_Records from a collection:_
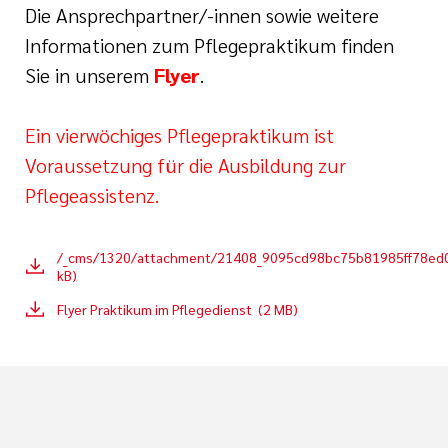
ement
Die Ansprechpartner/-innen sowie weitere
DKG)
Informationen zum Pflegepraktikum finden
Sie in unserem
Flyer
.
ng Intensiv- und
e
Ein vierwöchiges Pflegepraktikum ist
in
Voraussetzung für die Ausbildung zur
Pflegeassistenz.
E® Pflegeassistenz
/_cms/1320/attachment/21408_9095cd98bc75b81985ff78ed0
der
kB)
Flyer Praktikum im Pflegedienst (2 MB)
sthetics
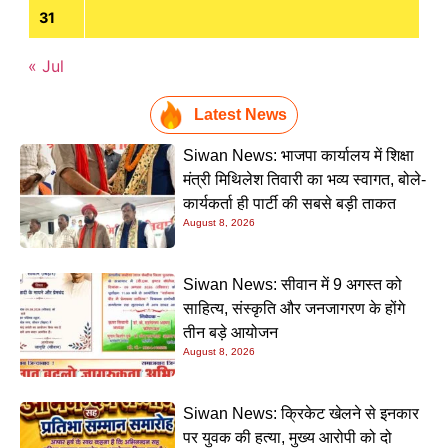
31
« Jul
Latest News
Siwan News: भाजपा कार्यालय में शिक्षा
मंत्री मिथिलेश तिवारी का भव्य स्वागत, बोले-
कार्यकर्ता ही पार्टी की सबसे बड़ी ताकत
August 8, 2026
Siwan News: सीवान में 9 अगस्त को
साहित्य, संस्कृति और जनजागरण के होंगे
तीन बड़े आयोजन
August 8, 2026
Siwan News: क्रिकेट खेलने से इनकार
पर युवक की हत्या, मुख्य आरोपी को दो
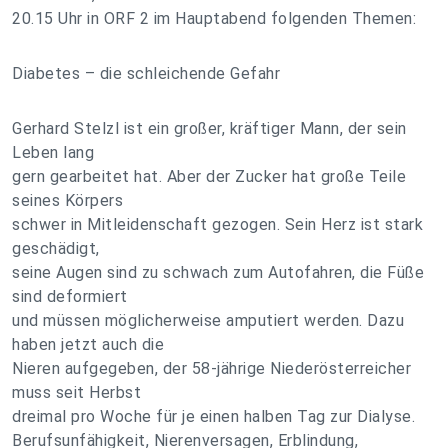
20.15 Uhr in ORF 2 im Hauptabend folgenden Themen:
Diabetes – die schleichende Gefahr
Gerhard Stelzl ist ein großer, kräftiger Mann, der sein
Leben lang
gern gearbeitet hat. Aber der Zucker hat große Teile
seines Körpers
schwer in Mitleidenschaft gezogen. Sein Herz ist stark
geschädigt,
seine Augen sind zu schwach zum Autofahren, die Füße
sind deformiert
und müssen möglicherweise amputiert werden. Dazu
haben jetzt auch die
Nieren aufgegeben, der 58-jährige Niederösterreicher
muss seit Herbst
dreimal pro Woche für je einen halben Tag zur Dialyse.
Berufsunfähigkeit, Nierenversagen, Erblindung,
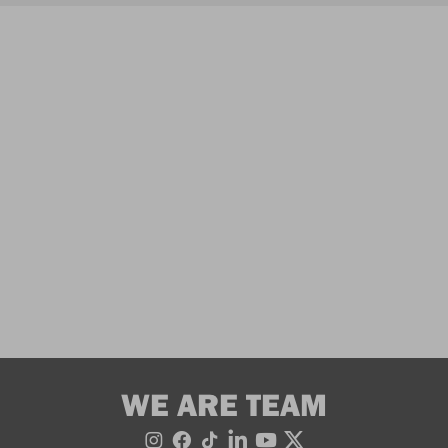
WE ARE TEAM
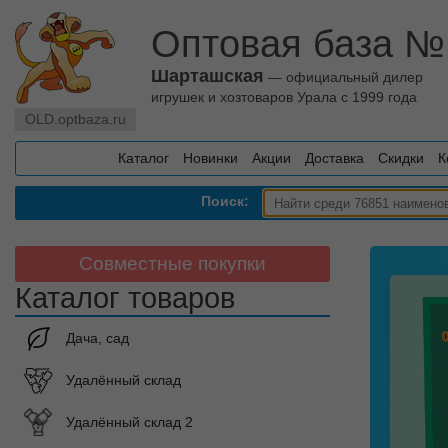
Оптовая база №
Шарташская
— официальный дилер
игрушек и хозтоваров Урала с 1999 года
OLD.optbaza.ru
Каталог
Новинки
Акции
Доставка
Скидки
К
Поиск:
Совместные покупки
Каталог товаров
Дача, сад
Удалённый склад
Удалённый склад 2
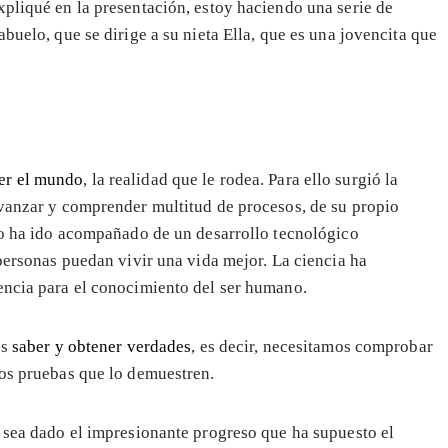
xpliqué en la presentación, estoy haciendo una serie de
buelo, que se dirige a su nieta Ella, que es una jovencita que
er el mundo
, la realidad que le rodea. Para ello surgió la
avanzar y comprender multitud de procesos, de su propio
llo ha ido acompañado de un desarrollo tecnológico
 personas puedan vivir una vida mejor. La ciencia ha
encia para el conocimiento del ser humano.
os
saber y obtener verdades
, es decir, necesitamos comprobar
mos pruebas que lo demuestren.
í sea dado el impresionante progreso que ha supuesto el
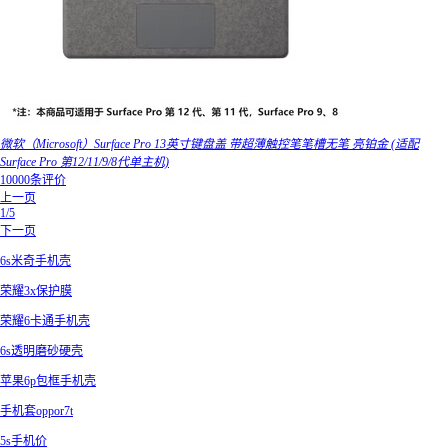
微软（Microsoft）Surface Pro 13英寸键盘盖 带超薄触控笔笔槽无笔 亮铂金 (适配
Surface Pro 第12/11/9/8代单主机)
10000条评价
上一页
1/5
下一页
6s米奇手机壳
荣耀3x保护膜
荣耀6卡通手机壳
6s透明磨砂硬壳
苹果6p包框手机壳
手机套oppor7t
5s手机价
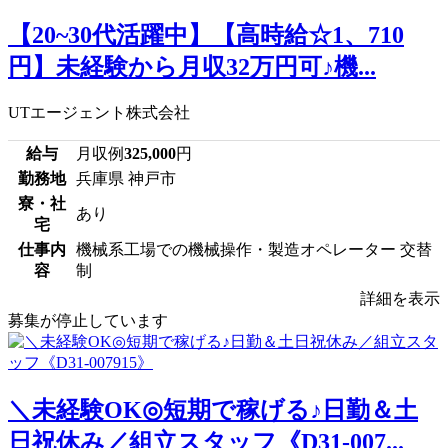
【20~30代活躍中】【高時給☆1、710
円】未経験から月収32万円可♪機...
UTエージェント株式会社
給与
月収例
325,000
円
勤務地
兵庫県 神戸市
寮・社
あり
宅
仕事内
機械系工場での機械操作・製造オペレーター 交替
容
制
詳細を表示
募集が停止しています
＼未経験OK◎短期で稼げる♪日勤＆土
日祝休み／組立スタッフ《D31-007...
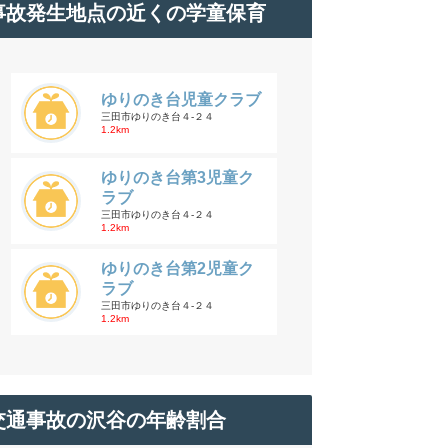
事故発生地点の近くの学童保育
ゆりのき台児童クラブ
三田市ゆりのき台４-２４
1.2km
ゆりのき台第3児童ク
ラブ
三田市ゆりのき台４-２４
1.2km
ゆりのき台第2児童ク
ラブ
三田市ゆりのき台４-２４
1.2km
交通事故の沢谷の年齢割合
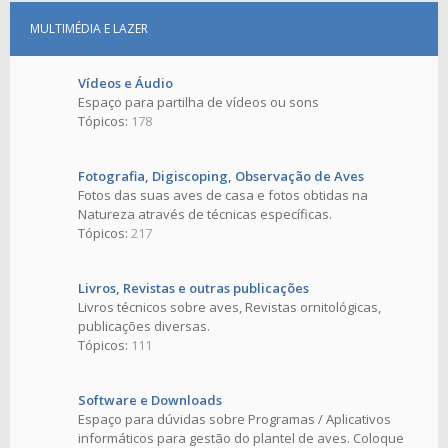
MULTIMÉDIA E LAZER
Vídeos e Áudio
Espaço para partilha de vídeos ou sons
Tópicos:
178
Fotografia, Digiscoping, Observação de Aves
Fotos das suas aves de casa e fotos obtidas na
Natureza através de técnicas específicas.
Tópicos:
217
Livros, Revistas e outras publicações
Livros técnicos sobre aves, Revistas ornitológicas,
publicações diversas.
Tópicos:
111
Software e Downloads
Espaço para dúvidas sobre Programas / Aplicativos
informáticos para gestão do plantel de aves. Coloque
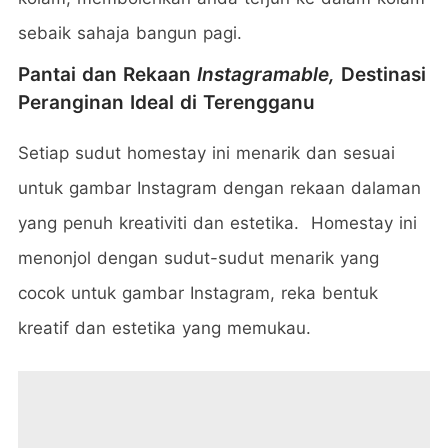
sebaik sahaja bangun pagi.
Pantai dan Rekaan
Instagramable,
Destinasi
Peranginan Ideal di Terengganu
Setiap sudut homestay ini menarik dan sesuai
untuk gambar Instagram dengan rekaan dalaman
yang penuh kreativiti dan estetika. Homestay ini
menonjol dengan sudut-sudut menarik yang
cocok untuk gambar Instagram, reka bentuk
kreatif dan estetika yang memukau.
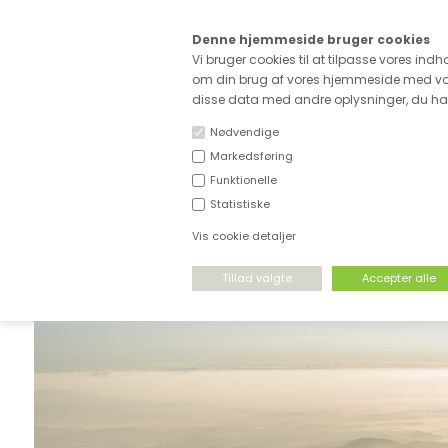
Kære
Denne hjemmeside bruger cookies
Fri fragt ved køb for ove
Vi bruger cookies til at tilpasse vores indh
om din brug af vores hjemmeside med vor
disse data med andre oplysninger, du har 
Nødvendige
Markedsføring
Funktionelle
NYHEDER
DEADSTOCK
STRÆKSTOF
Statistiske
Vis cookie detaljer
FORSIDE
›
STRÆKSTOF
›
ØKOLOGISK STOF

---

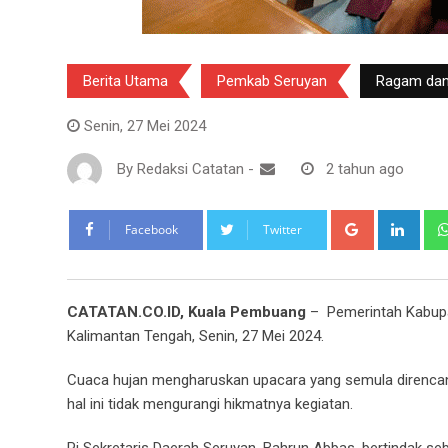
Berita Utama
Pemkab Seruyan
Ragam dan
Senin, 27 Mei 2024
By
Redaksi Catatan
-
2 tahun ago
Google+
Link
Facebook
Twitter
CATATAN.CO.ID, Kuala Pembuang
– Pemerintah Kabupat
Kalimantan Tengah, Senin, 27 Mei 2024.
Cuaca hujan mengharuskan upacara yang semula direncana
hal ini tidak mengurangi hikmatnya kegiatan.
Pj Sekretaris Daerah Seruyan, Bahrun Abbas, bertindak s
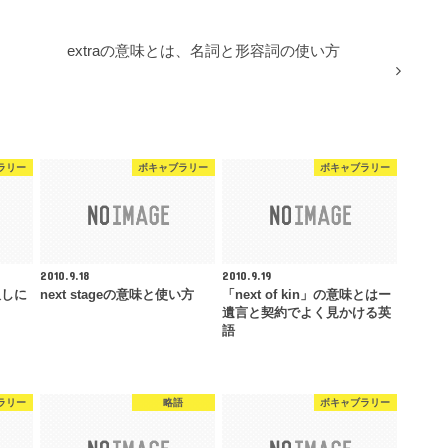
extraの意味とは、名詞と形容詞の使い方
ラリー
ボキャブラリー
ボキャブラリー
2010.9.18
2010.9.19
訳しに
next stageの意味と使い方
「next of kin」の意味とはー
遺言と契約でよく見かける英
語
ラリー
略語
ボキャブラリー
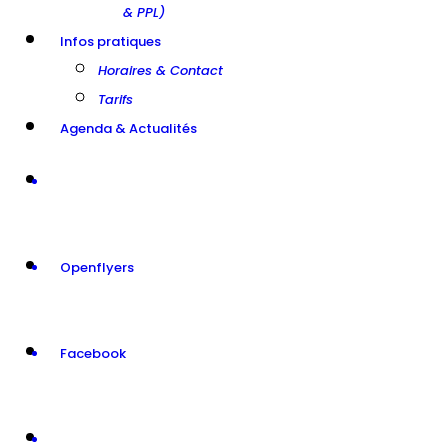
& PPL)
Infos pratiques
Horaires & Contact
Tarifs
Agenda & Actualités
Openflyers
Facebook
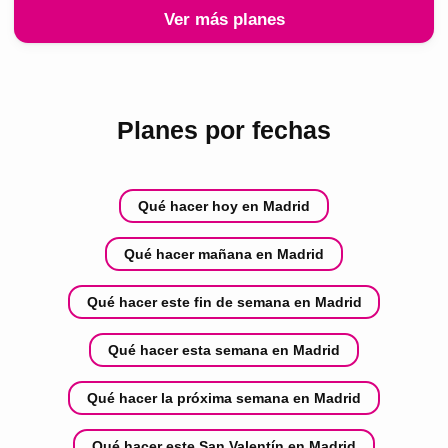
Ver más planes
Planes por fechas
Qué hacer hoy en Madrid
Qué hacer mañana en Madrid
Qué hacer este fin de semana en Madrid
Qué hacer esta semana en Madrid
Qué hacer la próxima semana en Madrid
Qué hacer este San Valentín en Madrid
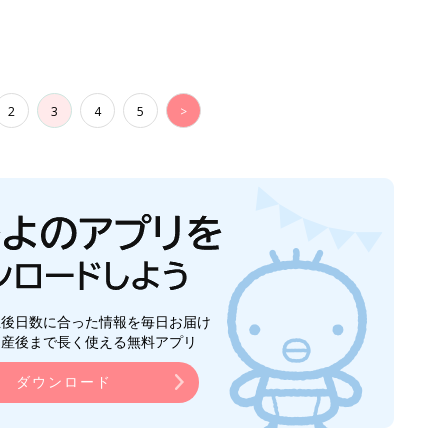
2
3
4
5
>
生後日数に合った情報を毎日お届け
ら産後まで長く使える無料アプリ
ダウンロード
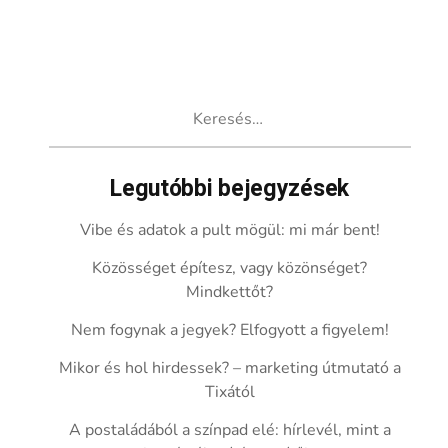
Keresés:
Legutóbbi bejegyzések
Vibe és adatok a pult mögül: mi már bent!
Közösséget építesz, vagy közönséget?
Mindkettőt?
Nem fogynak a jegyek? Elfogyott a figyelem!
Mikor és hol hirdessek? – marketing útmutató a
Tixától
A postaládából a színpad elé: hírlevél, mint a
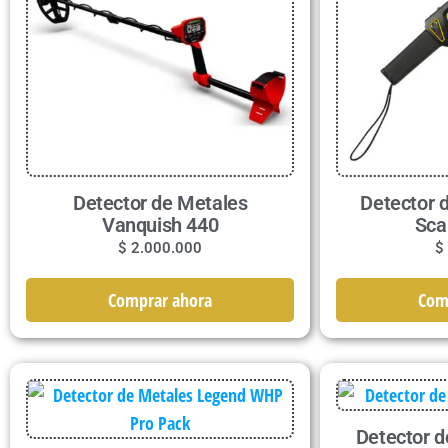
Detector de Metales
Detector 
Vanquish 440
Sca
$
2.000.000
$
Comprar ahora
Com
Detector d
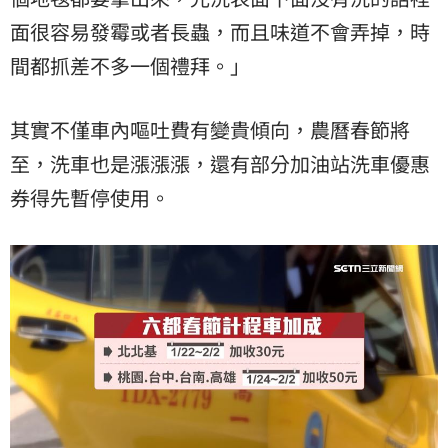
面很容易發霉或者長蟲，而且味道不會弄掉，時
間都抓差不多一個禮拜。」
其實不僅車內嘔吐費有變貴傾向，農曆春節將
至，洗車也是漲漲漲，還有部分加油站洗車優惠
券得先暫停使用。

_To do:_
Print exactly the lines above that run from the one with "publicações diversas." down to the one with "Setiap sudut homestay ini menarik dan sesuai", and omit the pictures.

_Written solution:_
publicações diversas.
Tópicos:
111
Software e Downloads
Espaço para dúvidas sobre Programas / Aplicativos
informáticos para gestão do plantel de aves. Coloque
sebaik sahaja bangun pagi.
Pantai dan Rekaan
Instagramable,
Destinasi
Peranginan Ideal di Terengganu
Setiap sudut homestay ini menarik dan sesuai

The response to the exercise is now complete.